現地時間の2020年9月15日、Appleはシンガポール政府との健康イニシアチブに関するパートナーシップ締結を発表した。この健康イニシアチブでは、医師や公衆衛生の専門家との協力で作成されたLumiHealthというアプリを用いて、Apple WatchとiPhoneを通じたゲーム感覚のヘルスケアを国民に提供する。加えて、参加した国民はアプリ内のゲームを通じて、2年間のプログラムで合計最大380シンガポールドル(約3万円)相当の報酬を得られる。さらに、今回のパートナーシップは新型コロナウィルスの感染モニタリングにも利用される予定となっている。
シンガポール政府がテック企業と健康に関する協力体制をとるのは、今回が初めてではない。2019年にはApple Watchと競合するFitbit社と、国民数十万人にフィットネストラッカーを提供する協定を結んでいた。リー・シェンロン政権下で2014年から推進されてきた、「スマート・ネーション」と呼ばれるテクノロジーによる社会課題への政策的取り組みの一環に、シンガポール政府は国民の健康を位置づけているのである。
「世界中で私たちがCOVID-19の課題に取り組んでいる時でさえ、私たちは未来への投資を続けなければなりません。そして、私たち自身の健康への投資に勝るものはありません」と、ヘン・スイキャット副首相はパートナーシップ締結時の声明で述べているが、政府やテック企業はなぜ市民の健康にこれほど高い関心を抱いているのだろうか。
各国の医療システム
2019年におこなわれたランセットの経年調査によると、世界的に見て国家による保健サービスは1990年代から比べて向上したものの、カバレッジの程度は国ごとのバラツキが大きく、ほとんどの国で1990〜2010年と比較して2010〜2019年の保健サービス向上の進捗率が低下した。また、非伝染性疾患が潜在的な健康増進において重要にもかかわらず、非伝染性疾患の負担の増加とそれに伴う人々の健康ニーズに、多くの医療システムが対応していないことが示唆された。

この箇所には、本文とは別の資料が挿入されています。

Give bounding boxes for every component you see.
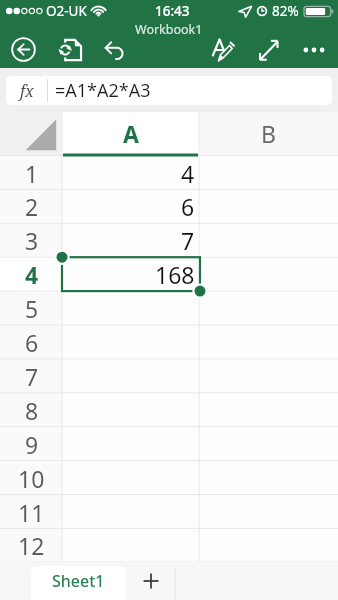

こうした保健サービスの向上鈍化と非伝染性疾患のニーズへの非対応、という継続的かつ長期的に重要な問題を、世界各国のヘルスケア体制は抱えている。
財政難とコロナ禍による医療危機
では、上記のようなヘルスケア体制の課題の現状は、具体的にどのようなものなのだろうか。

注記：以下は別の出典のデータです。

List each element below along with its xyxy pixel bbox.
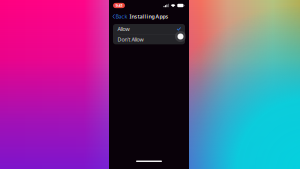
button[interactable]: Don't Allow (113, 34, 185, 44)
staticText: 9:41 (116, 3, 122, 8)
staticText: Don't Allow (118, 36, 144, 43)
staticText: Installing Apps (130, 13, 168, 20)
button[interactable]: Back (109, 11, 131, 22)
button[interactable]: Allow (113, 24, 185, 34)
staticText: Back (116, 13, 128, 20)
staticText: Allow (118, 26, 130, 33)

各国のヘルスケア体制は財政難に陥っているが、これに関してランセットの調査時と最も状況的に異なるのはコロナ禍である。例えばアメリカでは、もともと都市や州の財政が悪化していた中でパンデミックを迎えたため、健康保険への加入ができなかったり医療費の支払いが困難な患者のセーフティネットを担う地域病院が閉鎖や予算削減に追い込まれている。こうした公共の公衆衛生機関の財政難の原因として、かねてからの税収低下があるとされている。また、薬剤費の負担も上昇している。
こうした状況はフランスやスペインなどの先進諸国だけでなく、医療体制が不十分なインドなどの国々でも深刻な問題となっている。

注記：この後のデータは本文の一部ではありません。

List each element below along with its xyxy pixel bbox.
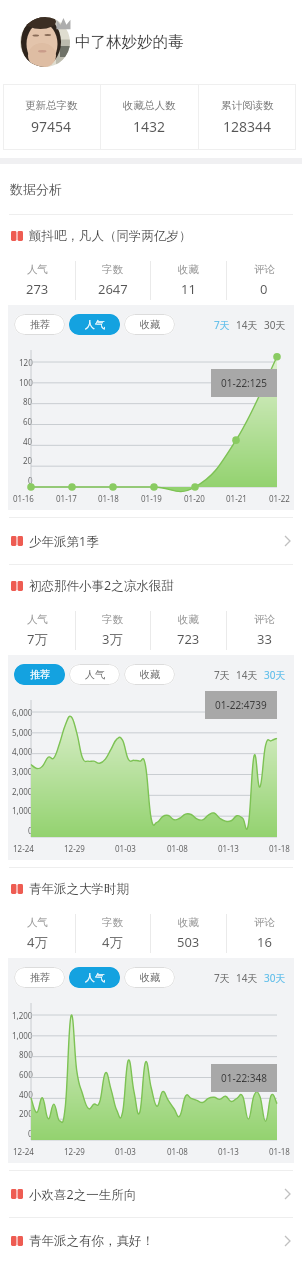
staticText: 01-22:348 xyxy=(221,1071,267,1085)
staticText: 小欢喜2之一生所向 xyxy=(29,1186,137,1203)
staticText: 60 xyxy=(23,416,33,427)
staticText: 01-22:125 xyxy=(221,376,267,390)
staticText: 人气 xyxy=(85,668,105,681)
button[interactable]: 青年派之有你，真好！ xyxy=(0,1218,302,1264)
button[interactable]: 收藏 xyxy=(124,314,175,335)
button[interactable]: 30天 xyxy=(261,971,289,985)
staticText: 收藏 xyxy=(140,318,160,331)
button[interactable]: 14天 xyxy=(233,318,261,332)
staticText: 颤抖吧，凡人（同学两亿岁） xyxy=(29,228,192,244)
staticText: 7天 xyxy=(214,971,230,985)
staticText: 14天 xyxy=(236,971,258,985)
button[interactable]: 人气 xyxy=(69,967,120,988)
button[interactable]: 7天 xyxy=(211,318,233,332)
staticText: 120 xyxy=(19,357,33,368)
staticText: 16 xyxy=(257,933,272,951)
button[interactable]: 收藏总人数 xyxy=(101,84,198,150)
staticText: 3,000 xyxy=(12,766,33,777)
staticText: 数据分析 xyxy=(10,181,62,197)
staticText: 7天 xyxy=(214,318,230,332)
button[interactable]: 14天 xyxy=(233,971,261,985)
staticText: 400 xyxy=(19,1089,33,1100)
staticText: 人气 xyxy=(85,971,105,984)
button[interactable]: 7天 xyxy=(211,668,233,682)
staticText: 01-20 xyxy=(184,493,205,504)
staticText: 01-19 xyxy=(141,493,162,504)
staticText: 4,000 xyxy=(12,746,33,757)
staticText: 128344 xyxy=(223,117,272,136)
staticText: 7万 xyxy=(27,630,48,648)
staticText: 01-08 xyxy=(167,1146,188,1157)
staticText: 80 xyxy=(23,396,33,407)
staticText: 12-24 xyxy=(13,843,34,854)
button[interactable]: 14天 xyxy=(233,668,261,682)
staticText: 01-13 xyxy=(218,843,239,854)
staticText: 600 xyxy=(19,1069,33,1080)
button[interactable]: 小欢喜2之一生所向 xyxy=(0,1171,302,1217)
staticText: 20 xyxy=(23,455,33,466)
button[interactable]: 人气 xyxy=(69,314,120,335)
staticText: 人气 xyxy=(85,318,105,331)
staticText: 推荐 xyxy=(30,318,50,331)
staticText: 12-29 xyxy=(64,843,85,854)
button[interactable]: 收藏 xyxy=(124,967,175,988)
staticText: 97454 xyxy=(31,117,72,136)
staticText: 01-17 xyxy=(56,493,77,504)
staticText: 0 xyxy=(28,825,33,836)
staticText: 30天 xyxy=(264,668,286,682)
button[interactable]: 推荐 xyxy=(14,664,65,685)
staticText: 2,000 xyxy=(12,786,33,797)
button[interactable]: 7天 xyxy=(211,971,233,985)
button[interactable]: 推荐 xyxy=(14,967,65,988)
staticText: 01-18 xyxy=(269,1146,290,1157)
staticText: 收藏 xyxy=(140,668,160,681)
staticText: 01-18 xyxy=(269,843,290,854)
staticText: 200 xyxy=(19,1108,33,1119)
staticText: 字数 xyxy=(102,916,123,929)
staticText: 2647 xyxy=(98,280,128,298)
button[interactable]: 收藏 xyxy=(124,664,175,685)
staticText: 273 xyxy=(26,280,49,298)
staticText: 1,000 xyxy=(12,1030,33,1041)
staticText: 收藏总人数 xyxy=(123,99,176,112)
staticText: 12-29 xyxy=(64,1146,85,1157)
staticText: 1,200 xyxy=(12,1010,33,1021)
button[interactable]: 青年派之大学时期 xyxy=(0,868,302,909)
staticText: 723 xyxy=(177,630,200,648)
staticText: 人气 xyxy=(27,613,48,626)
staticText: 100 xyxy=(19,377,33,388)
staticText: 字数 xyxy=(102,263,123,276)
staticText: 推荐 xyxy=(30,668,50,681)
button[interactable]: 30天 xyxy=(261,318,289,332)
staticText: 01-22:4739 xyxy=(215,698,267,712)
button[interactable]: 30天 xyxy=(261,668,289,682)
staticText: 01-03 xyxy=(115,1146,136,1157)
staticText: 青年派之大学时期 xyxy=(29,881,129,897)
staticText: 少年派第1季 xyxy=(29,533,99,550)
staticText: 1432 xyxy=(133,117,166,136)
staticText: 30天 xyxy=(264,318,286,332)
staticText: 青年派之有你，真好！ xyxy=(29,1233,154,1249)
staticText: 0 xyxy=(28,475,33,486)
staticText: 14天 xyxy=(236,668,258,682)
button[interactable]: 人气 xyxy=(69,664,120,685)
staticText: 01-21 xyxy=(226,493,247,504)
button[interactable]: 累计阅读数 xyxy=(199,84,296,150)
button[interactable]: 初恋那件小事2之凉水很甜 xyxy=(0,565,302,606)
button[interactable]: 更新总字数 xyxy=(3,84,100,150)
button[interactable]: 颤抖吧，凡人（同学两亿岁） xyxy=(0,215,302,256)
staticText: 30天 xyxy=(264,971,286,985)
staticText: 1,000 xyxy=(12,805,33,816)
staticText: 12-24 xyxy=(13,1146,34,1157)
staticText: 11 xyxy=(181,280,196,298)
button[interactable]: 推荐 xyxy=(14,314,65,335)
staticText: 01-16 xyxy=(13,493,34,504)
staticText: 更新总字数 xyxy=(25,99,78,112)
staticText: 6,000 xyxy=(12,707,33,718)
staticText: 800 xyxy=(19,1049,33,1060)
staticText: 收藏 xyxy=(140,971,160,984)
staticText: 4万 xyxy=(27,933,48,951)
staticText: 503 xyxy=(177,933,200,951)
staticText: 7天 xyxy=(214,668,230,682)
button[interactable]: 少年派第1季 xyxy=(0,518,302,564)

また、保険制度によっては、国民が医療を受ける際に大きな経済負担が求められるリスクがある。アメリカの場合、トランプ政権下で健康保険未加入者の数は増加しており、パンデミックに伴う失業で今後さらに保険未加入者が増えると予想されている。このため、政府が新型コロナウィルス対策資金を投下したにもかかわらず、治療を受けると高額な医療費を患者自身が負担するリスクがあるなど、市民が健康と家計を天秤にかけるような事態が発生しうる。
このように、政府にとってヘルスケア体制を維持するためのコストは逼迫したものとなっている。そして、こうしたコストを最適化して削減したい、というニーズを満たすソリューションをテック企業が提案しているのである。